A refund over $25,000 looks policy-compliant in the finance system, but approval actually depends on contract carveouts in CRM, an active fraud review in Zendesk, a regional exception the ops lead granted in Slack, and a temporary controller delegation recorded in email. The agent can retrieve each artifact separately, but we’re relying on it to figure out how they relate. Before you know it, you’re writing if-else statements disguised as prompts so it knows who actually has authority, which rule takes precedence, or whether the exception is still in force.
That’s the shape of the problem. It’s why we are starting to talk about Human-in-the-loop systems. HITL in principle is fine. HITL as it’s getting deployed is a bandaid and should be recognized as such. It positions humans as janitors rather than orchestrators. As we flood some poor knowledge worker’s inbox with all sorts of decisions to verify, greenlight, contextualize, it’s time we also had a discussion on how to model the environment and address this bottleneck in model cognition. We’re too inclined to look towards humans as semaphores in real-time agent decision-making and not inclined enough to look at how humans pollinate the substrate and only step in as a last resort.

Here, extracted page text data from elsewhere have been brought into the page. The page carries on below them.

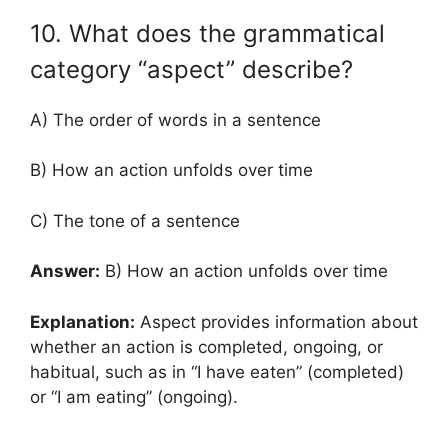
10. What does the grammatical
category “aspect” describe?
A) The order of words in a sentence
B) How an action unfolds over time
C) The tone of a sentence
Answer:
B) How an action unfolds over time
Explanation:
Aspect provides information about
whether an action is completed, ongoing, or
habitual, such as in “I have eaten” (completed)
or “I am eating” (ongoing).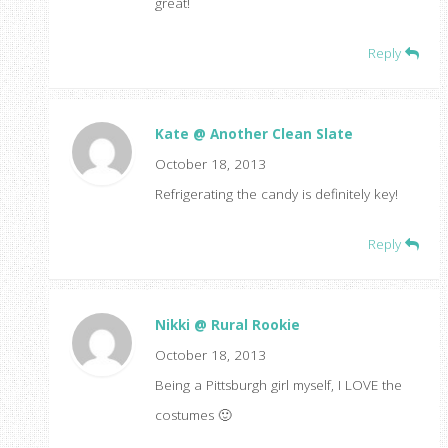
great!
Reply
Kate @ Another Clean Slate
October 18, 2013
Refrigerating the candy is definitely key!
Reply
Nikki @ Rural Rookie
October 18, 2013
Being a Pittsburgh girl myself, I LOVE the
costumes 🙂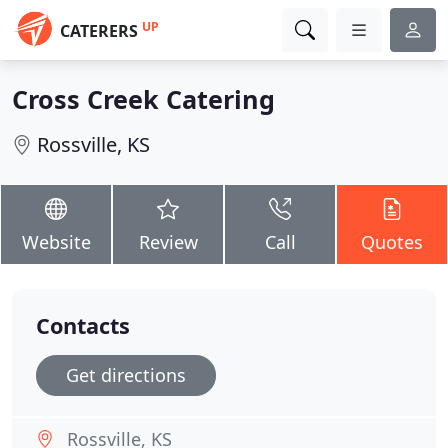
UP
CATERERS
Cross Creek Catering
Rossville, KS
Website
Review
Call
Quotes
Contacts
Get directions
Rossville, KS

The good news is that the tooling, harnesses and capabilities of LLMs allow us to do something meaningful in this space. The bad news is that we can’t continue to wave our hands and reach for other demos. This is the wall. Cross-ontology reasoning that goes beyond the horrible piles of mappings and rules - the “old world” - is now feasible. It’s not perfect. Mapping ontologies to context graphs, and doing something useful with them is, if anything, an art form, and most tooling out there offloads the actual hard part onto developers. But it’s possible. And without it, we’ll have agents with flimsy intent compounding problems at machine speed.